In my last post I discussed two ways of making Tech Debt an expensive problem that gets fixed.  

I was trying to show that a rewrite or major project requires proving that the problem is very large, and convincing leadership that you can solve it in a cost effective manner.  A key piece is that the problem must be large to justify fixing it.  Rewrites and projects encourage you to raise the stakes to create urgency and justify the costs.

Iterative Delivery is about lowering the stakes.  The stakes are low, the urgency is low, and the costs are low.  You can “just do it” by adding a few hours onto your regular development cycle.  Instead of needing to convince leadership it would be strange to mention it all.  The stakes are too low to bother them at all.

Here are the two paths as a flowchart:

TheeSeeShipping, iterative delivery, brings results faster.  Choosing this path will have you paying down technical debt while rewrite plans are still being written.

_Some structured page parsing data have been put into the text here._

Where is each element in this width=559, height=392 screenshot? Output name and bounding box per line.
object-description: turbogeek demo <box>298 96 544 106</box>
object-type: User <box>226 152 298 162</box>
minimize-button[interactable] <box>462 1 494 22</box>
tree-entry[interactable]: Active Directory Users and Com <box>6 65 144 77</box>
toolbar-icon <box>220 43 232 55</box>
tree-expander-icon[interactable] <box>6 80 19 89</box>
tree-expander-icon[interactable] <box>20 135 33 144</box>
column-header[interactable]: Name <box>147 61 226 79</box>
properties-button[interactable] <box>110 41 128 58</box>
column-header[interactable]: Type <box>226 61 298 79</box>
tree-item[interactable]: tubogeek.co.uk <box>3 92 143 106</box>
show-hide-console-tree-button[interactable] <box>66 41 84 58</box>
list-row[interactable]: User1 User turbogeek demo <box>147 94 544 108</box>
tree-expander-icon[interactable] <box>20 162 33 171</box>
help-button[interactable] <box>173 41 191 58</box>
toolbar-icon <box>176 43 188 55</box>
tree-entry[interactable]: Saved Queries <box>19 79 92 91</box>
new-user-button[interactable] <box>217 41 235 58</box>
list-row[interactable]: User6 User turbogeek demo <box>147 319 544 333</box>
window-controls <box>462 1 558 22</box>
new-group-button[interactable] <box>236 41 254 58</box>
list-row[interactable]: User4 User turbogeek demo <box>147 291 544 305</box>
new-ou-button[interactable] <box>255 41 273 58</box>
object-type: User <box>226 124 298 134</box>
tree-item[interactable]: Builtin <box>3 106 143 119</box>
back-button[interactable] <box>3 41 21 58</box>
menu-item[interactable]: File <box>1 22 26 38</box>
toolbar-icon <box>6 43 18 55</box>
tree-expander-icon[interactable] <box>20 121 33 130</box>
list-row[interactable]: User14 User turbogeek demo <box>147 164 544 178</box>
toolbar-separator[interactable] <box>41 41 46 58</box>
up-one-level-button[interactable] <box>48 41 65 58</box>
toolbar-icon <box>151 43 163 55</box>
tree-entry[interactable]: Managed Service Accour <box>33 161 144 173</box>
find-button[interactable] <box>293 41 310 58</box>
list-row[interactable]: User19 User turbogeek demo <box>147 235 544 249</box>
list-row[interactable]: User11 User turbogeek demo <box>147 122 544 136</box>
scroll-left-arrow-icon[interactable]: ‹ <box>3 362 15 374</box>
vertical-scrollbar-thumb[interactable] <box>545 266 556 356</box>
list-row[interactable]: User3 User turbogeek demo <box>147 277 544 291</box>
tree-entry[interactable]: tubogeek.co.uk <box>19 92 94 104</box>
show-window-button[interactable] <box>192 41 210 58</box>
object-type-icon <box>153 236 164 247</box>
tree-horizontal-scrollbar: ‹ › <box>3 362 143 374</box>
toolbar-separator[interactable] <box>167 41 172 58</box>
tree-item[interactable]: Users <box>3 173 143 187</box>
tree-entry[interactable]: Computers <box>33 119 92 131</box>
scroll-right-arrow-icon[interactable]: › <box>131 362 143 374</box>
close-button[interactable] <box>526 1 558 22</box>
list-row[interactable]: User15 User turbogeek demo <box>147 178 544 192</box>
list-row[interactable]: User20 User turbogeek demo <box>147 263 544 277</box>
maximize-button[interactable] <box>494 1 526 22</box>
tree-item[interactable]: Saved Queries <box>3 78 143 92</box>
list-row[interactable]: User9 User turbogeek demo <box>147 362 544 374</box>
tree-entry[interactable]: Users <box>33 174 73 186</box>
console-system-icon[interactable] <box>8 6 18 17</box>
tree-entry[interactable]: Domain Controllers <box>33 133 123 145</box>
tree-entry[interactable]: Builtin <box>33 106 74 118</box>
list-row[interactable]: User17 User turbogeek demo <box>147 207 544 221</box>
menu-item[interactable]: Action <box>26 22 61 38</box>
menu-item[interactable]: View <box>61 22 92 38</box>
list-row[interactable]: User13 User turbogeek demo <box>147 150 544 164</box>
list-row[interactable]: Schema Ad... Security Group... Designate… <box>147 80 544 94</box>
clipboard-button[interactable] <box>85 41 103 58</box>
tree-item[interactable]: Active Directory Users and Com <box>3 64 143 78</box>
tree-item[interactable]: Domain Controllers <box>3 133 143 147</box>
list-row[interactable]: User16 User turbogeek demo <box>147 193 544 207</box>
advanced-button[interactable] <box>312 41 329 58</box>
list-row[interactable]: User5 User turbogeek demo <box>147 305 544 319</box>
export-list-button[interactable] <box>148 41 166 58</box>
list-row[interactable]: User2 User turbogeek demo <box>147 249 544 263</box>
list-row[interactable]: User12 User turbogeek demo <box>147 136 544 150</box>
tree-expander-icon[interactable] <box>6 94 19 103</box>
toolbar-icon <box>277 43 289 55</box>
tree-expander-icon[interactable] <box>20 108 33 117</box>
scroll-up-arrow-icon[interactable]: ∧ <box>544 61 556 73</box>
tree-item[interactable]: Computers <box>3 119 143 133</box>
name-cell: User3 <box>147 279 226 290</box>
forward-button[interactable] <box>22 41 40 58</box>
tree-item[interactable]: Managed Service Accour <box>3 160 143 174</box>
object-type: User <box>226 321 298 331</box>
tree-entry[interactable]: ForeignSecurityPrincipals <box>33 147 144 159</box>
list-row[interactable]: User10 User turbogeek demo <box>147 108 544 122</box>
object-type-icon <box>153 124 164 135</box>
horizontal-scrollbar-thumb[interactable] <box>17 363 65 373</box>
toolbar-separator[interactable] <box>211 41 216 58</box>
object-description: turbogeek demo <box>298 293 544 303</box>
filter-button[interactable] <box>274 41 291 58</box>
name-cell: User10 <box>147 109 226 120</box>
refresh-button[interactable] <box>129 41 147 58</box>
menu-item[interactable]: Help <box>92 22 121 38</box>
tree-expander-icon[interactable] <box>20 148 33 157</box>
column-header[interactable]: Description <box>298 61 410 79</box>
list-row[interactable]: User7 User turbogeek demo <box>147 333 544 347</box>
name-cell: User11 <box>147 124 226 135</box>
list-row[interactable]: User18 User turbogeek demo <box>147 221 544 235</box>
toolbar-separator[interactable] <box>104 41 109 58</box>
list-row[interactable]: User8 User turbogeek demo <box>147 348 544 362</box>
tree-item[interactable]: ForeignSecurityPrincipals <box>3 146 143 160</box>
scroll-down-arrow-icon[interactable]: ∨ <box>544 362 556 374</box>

There is another major difference between the paths.  A rewrite requires you to complete the whole project before you can measure the impact.  You don’t get to know if your project was worthwhile after you have spent all the time and money.  Maximizing the stakes also maximizes the risk.

Iterative delivery gives you unlimited opportunity to evaluate progress and change course.  Some changes will be worthwhile, some won’t, and you get a chance to access and correct after each change.  The stakes are low and so is the risk.

Picking a rewrite over iterative delivery increases risk and delays results.